The. statute is very express that no bond shall be received *101•without written endorsement of the approval of the common council. This bond had on it a brief approval signed by the recorder, which we have no doubt could be connected with any legal action of the council authorizing it.
But the proceedings of the council are not shown to have amounted to such an approval. The records show that the “ retrenchment committee ” were required by resolution in connection “with the city attorney” should “report on all liquor bonds for the ensuing year.”
The council proceedings show that on the 3d of June the retrenchment committee, without any mention of the city attorney, reported the acceptance of eight bonds. Two others are mentioned, and it is not very clear whether the entry means that two others were referred by the' committee or were referred by the council, to the city attorney.

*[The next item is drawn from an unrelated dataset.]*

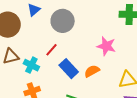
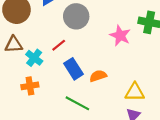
pink star: (106, 46) -> (120, 36), moved

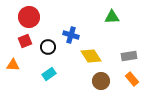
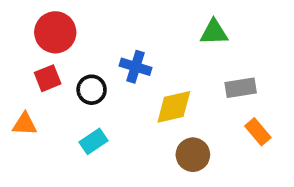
yellow diamond: (91, 56) -> (174, 107), turned -70
gray rectangle: (129, 56) -> (241, 88), moved
orange rectangle: (132, 79) -> (258, 132), moved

There is no mention of any approval or other action on the eight bonds , by the council. A further report by the same- committee, on an entirely different subject, is followed . by the word “ adopted.” This cannot properly be made to cover two different reports as it stands. The council could not delegate to any committee the final approval of bonds, and while we are not inclined to doubt the validity of a single entry of approval of several bonds at once, we think under the statutes there must be some distinct evidence that the council acted. If, as is most probable, the reference of two bonds to the city attorney is to be regarded as made by the council itself, that shows distinctly there was no direct approval of the rest. If made by the committee it would probably indicate that until those were examined action on the rest would be suspended. In either case it is fairly to be inferred that action was postponed, or else that it was erroneously supposed that the council had legally delegated all its powers to the committee.
We think the court below was correct in holding that no approval was shown.
The judgment should be affirmed with costs.
Marston, C. J. and Graves, J. concurred. Cooley, J. did not sit in this case.